◆ Assigned task ◆
Look through the material below. Return exactly the lines from the one with "where there could" through the one with "and it does", both included.

◆ Source data ◆

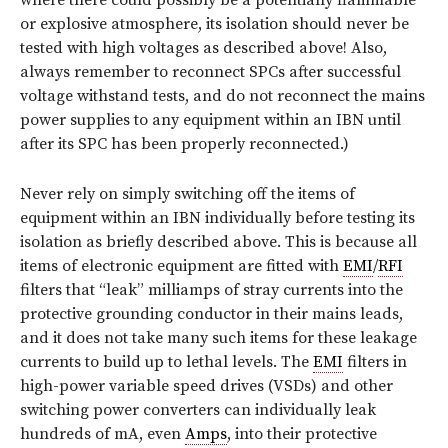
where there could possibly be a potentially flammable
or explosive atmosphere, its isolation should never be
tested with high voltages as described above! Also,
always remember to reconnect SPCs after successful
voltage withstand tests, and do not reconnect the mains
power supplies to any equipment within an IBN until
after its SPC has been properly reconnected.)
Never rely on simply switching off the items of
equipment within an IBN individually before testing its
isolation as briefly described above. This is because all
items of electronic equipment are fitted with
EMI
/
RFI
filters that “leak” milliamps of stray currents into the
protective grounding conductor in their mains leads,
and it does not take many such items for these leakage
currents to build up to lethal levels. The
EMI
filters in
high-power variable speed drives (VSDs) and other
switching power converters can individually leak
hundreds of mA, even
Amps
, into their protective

...

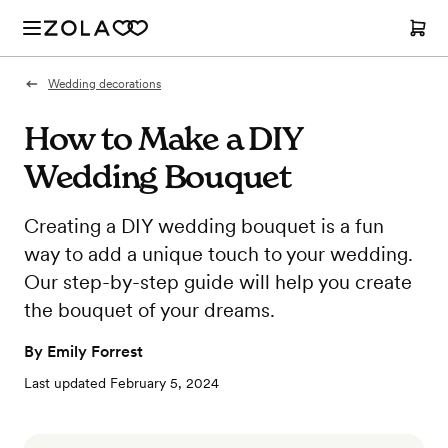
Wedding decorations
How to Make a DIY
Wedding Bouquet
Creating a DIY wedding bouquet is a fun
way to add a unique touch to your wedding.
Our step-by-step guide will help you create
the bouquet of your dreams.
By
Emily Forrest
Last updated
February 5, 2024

==

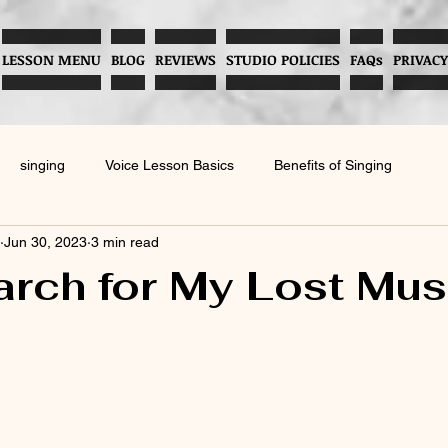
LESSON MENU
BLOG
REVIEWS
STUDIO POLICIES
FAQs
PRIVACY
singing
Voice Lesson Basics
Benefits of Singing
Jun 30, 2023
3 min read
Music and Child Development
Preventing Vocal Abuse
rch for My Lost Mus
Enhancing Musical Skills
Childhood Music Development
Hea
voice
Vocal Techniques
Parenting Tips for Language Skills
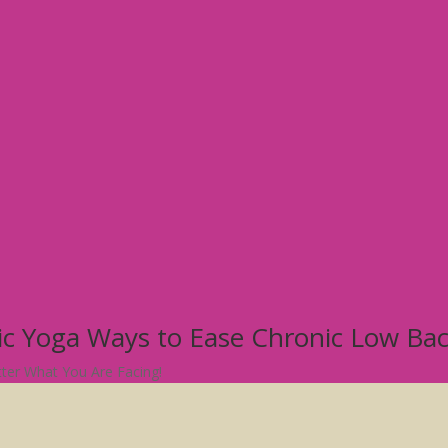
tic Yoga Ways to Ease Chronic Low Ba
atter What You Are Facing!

◆ Written reply ◆
where there could possibly be a potentially flammable
or explosive atmosphere, its isolation should never be
tested with high voltages as described above! Also,
always remember to reconnect SPCs after successful
voltage withstand tests, and do not reconnect the mains
power supplies to any equipment within an IBN until
after its SPC has been properly reconnected.)
Never rely on simply switching off the items of
equipment within an IBN individually before testing its
isolation as briefly described above. This is because all
items of electronic equipment are fitted with
EMI
/
RFI
filters that “leak” milliamps of stray currents into the
protective grounding conductor in their mains leads,
and it does not take many such items for these leakage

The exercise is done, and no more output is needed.